Set down all the entries again, word for word.

**Data items:**
===============

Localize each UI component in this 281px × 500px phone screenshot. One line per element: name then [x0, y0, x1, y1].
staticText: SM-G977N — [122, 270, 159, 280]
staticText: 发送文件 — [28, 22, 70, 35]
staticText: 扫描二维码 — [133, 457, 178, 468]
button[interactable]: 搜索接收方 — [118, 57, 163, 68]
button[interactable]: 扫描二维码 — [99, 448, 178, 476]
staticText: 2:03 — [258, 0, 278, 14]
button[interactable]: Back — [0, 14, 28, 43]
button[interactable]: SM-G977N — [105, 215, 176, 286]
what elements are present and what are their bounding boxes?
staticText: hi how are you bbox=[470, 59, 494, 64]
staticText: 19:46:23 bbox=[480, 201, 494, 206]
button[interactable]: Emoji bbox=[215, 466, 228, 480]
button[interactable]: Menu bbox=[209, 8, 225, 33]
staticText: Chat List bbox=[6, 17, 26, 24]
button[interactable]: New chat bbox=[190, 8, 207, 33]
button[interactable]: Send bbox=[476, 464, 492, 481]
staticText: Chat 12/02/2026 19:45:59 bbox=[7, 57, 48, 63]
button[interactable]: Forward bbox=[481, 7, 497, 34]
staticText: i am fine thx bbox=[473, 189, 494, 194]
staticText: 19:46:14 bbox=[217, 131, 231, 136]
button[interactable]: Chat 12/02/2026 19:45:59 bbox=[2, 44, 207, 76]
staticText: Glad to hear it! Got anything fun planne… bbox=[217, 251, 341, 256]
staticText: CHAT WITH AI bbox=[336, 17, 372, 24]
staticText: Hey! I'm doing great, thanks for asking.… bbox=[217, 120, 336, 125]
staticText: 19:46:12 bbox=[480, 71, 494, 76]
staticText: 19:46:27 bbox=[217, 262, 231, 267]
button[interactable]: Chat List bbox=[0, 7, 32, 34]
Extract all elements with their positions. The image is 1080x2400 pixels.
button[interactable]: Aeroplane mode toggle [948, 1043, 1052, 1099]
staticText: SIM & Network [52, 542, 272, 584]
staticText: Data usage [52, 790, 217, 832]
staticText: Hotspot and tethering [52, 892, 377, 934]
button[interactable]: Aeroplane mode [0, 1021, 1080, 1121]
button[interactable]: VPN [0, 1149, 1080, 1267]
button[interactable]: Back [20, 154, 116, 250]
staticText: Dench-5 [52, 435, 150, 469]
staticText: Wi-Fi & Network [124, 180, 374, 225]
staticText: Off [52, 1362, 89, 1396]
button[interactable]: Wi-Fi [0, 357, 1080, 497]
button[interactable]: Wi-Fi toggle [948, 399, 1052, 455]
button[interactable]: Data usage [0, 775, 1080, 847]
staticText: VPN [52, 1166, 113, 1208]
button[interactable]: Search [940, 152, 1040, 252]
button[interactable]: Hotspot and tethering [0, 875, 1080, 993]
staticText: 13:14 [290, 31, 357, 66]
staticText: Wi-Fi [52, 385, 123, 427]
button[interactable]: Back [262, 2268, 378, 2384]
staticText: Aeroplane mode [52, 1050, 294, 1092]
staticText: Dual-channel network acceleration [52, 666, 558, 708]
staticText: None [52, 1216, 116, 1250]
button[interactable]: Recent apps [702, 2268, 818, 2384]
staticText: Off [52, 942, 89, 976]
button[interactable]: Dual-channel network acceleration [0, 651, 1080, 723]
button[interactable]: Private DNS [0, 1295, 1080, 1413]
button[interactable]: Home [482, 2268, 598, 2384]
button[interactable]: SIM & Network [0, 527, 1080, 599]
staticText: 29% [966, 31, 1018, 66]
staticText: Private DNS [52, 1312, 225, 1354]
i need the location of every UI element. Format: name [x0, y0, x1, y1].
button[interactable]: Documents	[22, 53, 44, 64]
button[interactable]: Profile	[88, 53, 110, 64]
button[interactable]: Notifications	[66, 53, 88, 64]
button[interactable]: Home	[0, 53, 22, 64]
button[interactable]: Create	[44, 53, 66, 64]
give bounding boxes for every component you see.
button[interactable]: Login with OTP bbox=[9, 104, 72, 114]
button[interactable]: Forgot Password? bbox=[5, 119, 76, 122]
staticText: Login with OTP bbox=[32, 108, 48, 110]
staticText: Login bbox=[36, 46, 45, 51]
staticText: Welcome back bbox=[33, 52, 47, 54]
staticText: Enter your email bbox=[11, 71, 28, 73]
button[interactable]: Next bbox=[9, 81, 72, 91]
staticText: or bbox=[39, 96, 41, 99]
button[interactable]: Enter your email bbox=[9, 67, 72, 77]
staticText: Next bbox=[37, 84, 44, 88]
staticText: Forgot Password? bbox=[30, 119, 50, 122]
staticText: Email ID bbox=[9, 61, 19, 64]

===============

**Written answer:**
Localize each UI component in this 281px × 500px phone screenshot. One line per element: name then [x0, y0, x1, y1].
staticText: SM-G977N — [122, 270, 159, 280]
staticText: 发送文件 — [28, 22, 70, 35]
staticText: 扫描二维码 — [133, 457, 178, 468]
button[interactable]: 搜索接收方 — [118, 57, 163, 68]
button[interactable]: 扫描二维码 — [99, 448, 178, 476]
staticText: 2:03 — [258, 0, 278, 14]
button[interactable]: Back — [0, 14, 28, 43]
button[interactable]: SM-G977N — [105, 215, 176, 286]
what elements are present and what are their bounding boxes?
staticText: hi how are you bbox=[470, 59, 494, 64]
staticText: 19:46:23 bbox=[480, 201, 494, 206]
button[interactable]: Emoji bbox=[215, 466, 228, 480]
button[interactable]: Menu bbox=[209, 8, 225, 33]
staticText: Chat List bbox=[6, 17, 26, 24]
button[interactable]: New chat bbox=[190, 8, 207, 33]
button[interactable]: Send bbox=[476, 464, 492, 481]
staticText: Chat 12/02/2026 19:45:59 bbox=[7, 57, 48, 63]
button[interactable]: Forward bbox=[481, 7, 497, 34]
staticText: i am fine thx bbox=[473, 189, 494, 194]
staticText: 19:46:14 bbox=[217, 131, 231, 136]
button[interactable]: Chat 12/02/2026 19:45:59 bbox=[2, 44, 207, 76]
staticText: Glad to hear it! Got anything fun planne… bbox=[217, 251, 341, 256]
staticText: CHAT WITH AI bbox=[336, 17, 372, 24]
staticText: Hey! I'm doing great, thanks for asking.… bbox=[217, 120, 336, 125]
staticText: 19:46:12 bbox=[480, 71, 494, 76]
staticText: 19:46:27 bbox=[217, 262, 231, 267]
button[interactable]: Chat List bbox=[0, 7, 32, 34]
Extract all elements with their positions. The image is 1080x2400 pixels.
button[interactable]: Aeroplane mode toggle [948, 1043, 1052, 1099]
staticText: SIM & Network [52, 542, 272, 584]
staticText: Data usage [52, 790, 217, 832]
staticText: Hotspot and tethering [52, 892, 377, 934]
button[interactable]: Aeroplane mode [0, 1021, 1080, 1121]
button[interactable]: VPN [0, 1149, 1080, 1267]
button[interactable]: Back [20, 154, 116, 250]
staticText: Dench-5 [52, 435, 150, 469]
staticText: Wi-Fi & Network [124, 180, 374, 225]
staticText: Off [52, 1362, 89, 1396]
button[interactable]: Wi-Fi [0, 357, 1080, 497]
button[interactable]: Wi-Fi toggle [948, 399, 1052, 455]
button[interactable]: Data usage [0, 775, 1080, 847]
staticText: VPN [52, 1166, 113, 1208]
button[interactable]: Search [940, 152, 1040, 252]
button[interactable]: Hotspot and tethering [0, 875, 1080, 993]
staticText: 13:14 [290, 31, 357, 66]
staticText: Wi-Fi [52, 385, 123, 427]
button[interactable]: Back [262, 2268, 378, 2384]
staticText: Aeroplane mode [52, 1050, 294, 1092]
staticText: Dual-channel network acceleration [52, 666, 558, 708]
staticText: None [52, 1216, 116, 1250]
button[interactable]: Recent apps [702, 2268, 818, 2384]
staticText: Off [52, 942, 89, 976]
button[interactable]: Dual-channel network acceleration [0, 651, 1080, 723]
button[interactable]: Private DNS [0, 1295, 1080, 1413]
button[interactable]: Home [482, 2268, 598, 2384]
button[interactable]: SIM & Network [0, 527, 1080, 599]
staticText: 29% [966, 31, 1018, 66]
staticText: Private DNS [52, 1312, 225, 1354]
i need the location of every UI element. Format: name [x0, y0, x1, y1].
button[interactable]: Documents	[22, 53, 44, 64]
button[interactable]: Profile	[88, 53, 110, 64]
button[interactable]: Notifications	[66, 53, 88, 64]
button[interactable]: Home	[0, 53, 22, 64]
button[interactable]: Create	[44, 53, 66, 64]
give bounding boxes for every component you see.
button[interactable]: Login with OTP bbox=[9, 104, 72, 114]
button[interactable]: Forgot Password? bbox=[5, 119, 76, 122]
staticText: Login with OTP bbox=[32, 108, 48, 110]
staticText: Login bbox=[36, 46, 45, 51]
staticText: Welcome back bbox=[33, 52, 47, 54]
staticText: Enter your email bbox=[11, 71, 28, 73]
button[interactable]: Next bbox=[9, 81, 72, 91]
staticText: or bbox=[39, 96, 41, 99]
button[interactable]: Enter your email bbox=[9, 67, 72, 77]
staticText: Next bbox=[37, 84, 44, 88]
staticText: Forgot Password? bbox=[30, 119, 50, 122]
staticText: Email ID bbox=[9, 61, 19, 64]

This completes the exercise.